It is also unthinkable that this would have happened without Linus Torvalds. How and why this came to pass is a story of a resonance with the mysteries of how low-level code and hardware come together to infuse life into both, the drive to do it properly, and the superpower to herd the ubergeek. The tech was right, the time was right, and… — well, that story is still being written.

Yet it must end. At some point, Torvalds will no longer be the Penguin Emperor. It may be a peaceful abdication far in the future. It may be neither. The unthinkable will have to be thought. Succession will have to happen, and there’s no plan for how that will work.

That’s not quite true. Torvalds has said that there’s no need for formality. Who is in line to step up when he steps off changes, and that’s fine. What matters, he says, is the trust earned over time among the community for the top tier of maintainers. The next benevolent overlord will appear naturally. It’s true that many decisions are made throughout the community by those other than Torvalds, and the degree of open discussion about absolutely everything from small details to major innovations is naturally far more open and communitarian than humanity normally enjoys. Torvald’s moral authority pervades, and others have already inherited it. That’s the plan.

This is dangerous. Succession is always a time of uncertainty for those who like the way things are, and opportunity for those who do not. The Linux kernel project has many tensions that are themselves remarkable for being universally agreed but with little urgency about fixing them.

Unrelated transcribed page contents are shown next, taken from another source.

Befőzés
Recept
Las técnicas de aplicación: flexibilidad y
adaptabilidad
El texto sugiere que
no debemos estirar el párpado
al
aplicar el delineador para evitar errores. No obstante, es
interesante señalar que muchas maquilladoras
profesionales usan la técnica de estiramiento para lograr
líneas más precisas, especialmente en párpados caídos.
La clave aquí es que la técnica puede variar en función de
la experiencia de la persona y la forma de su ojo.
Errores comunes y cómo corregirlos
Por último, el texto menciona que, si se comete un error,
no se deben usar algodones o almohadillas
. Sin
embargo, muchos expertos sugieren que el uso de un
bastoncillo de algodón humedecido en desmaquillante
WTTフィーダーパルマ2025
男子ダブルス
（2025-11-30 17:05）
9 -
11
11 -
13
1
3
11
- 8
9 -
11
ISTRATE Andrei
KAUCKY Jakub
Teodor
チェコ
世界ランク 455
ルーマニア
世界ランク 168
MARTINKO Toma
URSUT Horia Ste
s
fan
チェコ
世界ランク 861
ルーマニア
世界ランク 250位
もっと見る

This discussion of the Linux Kernel Report by Jon Corbet of LWN.net from the Open Source Summit has lots of reassuring stats with a very frank analysis of the project’s long term challenges. It’s a conservative, risk-averse community, which is a good thing, which makes necessary innovation, like moving to Rust, hard. Such difficulties are magnified by how overstretched developers — but more critically maintainers — are. Many are in effect doing two jobs, the one they’re paid for, and the Linux kernel work. It seems the $100bn companies who need Linux are happy for their employees to contribute, as long as they don’t have to pay. That gets old faster than you do.

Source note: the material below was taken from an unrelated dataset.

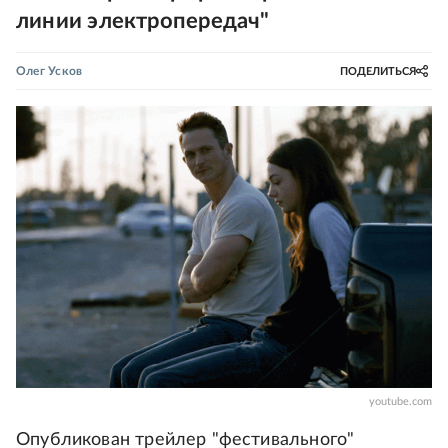
линии электропередач"
Олег Усков
ПОДЕЛИТЬСЯ
youtube.com
Опубликован трейлер "фестивального"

This leaves the project vulnerable. Companies such as Red Hat are keen to twist open source to their commercial advantage, while fears of benchmark manipulation have gone towards rejecting innovations in configurable scheduling. Maintenance is frequently thankless, and under ever-increasing pressure as fuzzing and AI produce bug reports in huge quantities for triage.

Experienced volunteers are motivated by many things, but everyone has a limit. When Torvalds goes, the sense of discontinuity will be hard to bear, and the opportunism of commercial interests to grow influence will be non-zero. These are problems now that need addressing before they are ripened by events, and this is where succession planning should take place.

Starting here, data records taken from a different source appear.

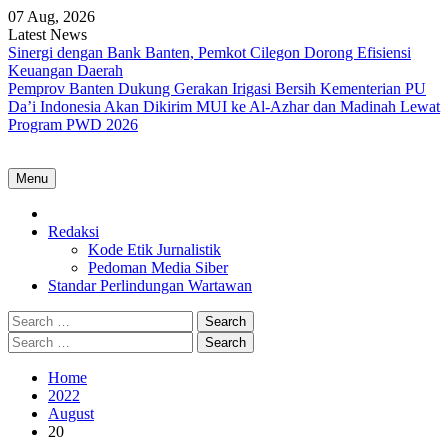
Skip
07 Aug, 2026
to
Latest News
content
Sinergi dengan Bank Banten, Pemkot Cilegon Dorong Efisiensi
Keuangan Daerah
Pemprov Banten Dukung Gerakan Irigasi Bersih Kementerian PU
Da’i Indonesia Akan Dikirim MUI ke Al-Azhar dan Madinah Lewat
Program PWD 2026
Menu
Home
Redaksi
Kode Etik Jurnalistik
Pedoman Media Siber
Standar Perlindungan Wartawan
Search
for:
Search
for:
Home
2022
August
20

They can be every bit as formal and open as everything else — they have to be — and they can and should be iterative, experimental and focused. How do you create an environment where wise experience-hardened veterans can share experience with fresh-faced youth, while the fresh-faced youth takes on the workload? If you can’t manage a transition without documentation, what then? How, at heart, do you build mutual trust between generations who don’t speak the same language?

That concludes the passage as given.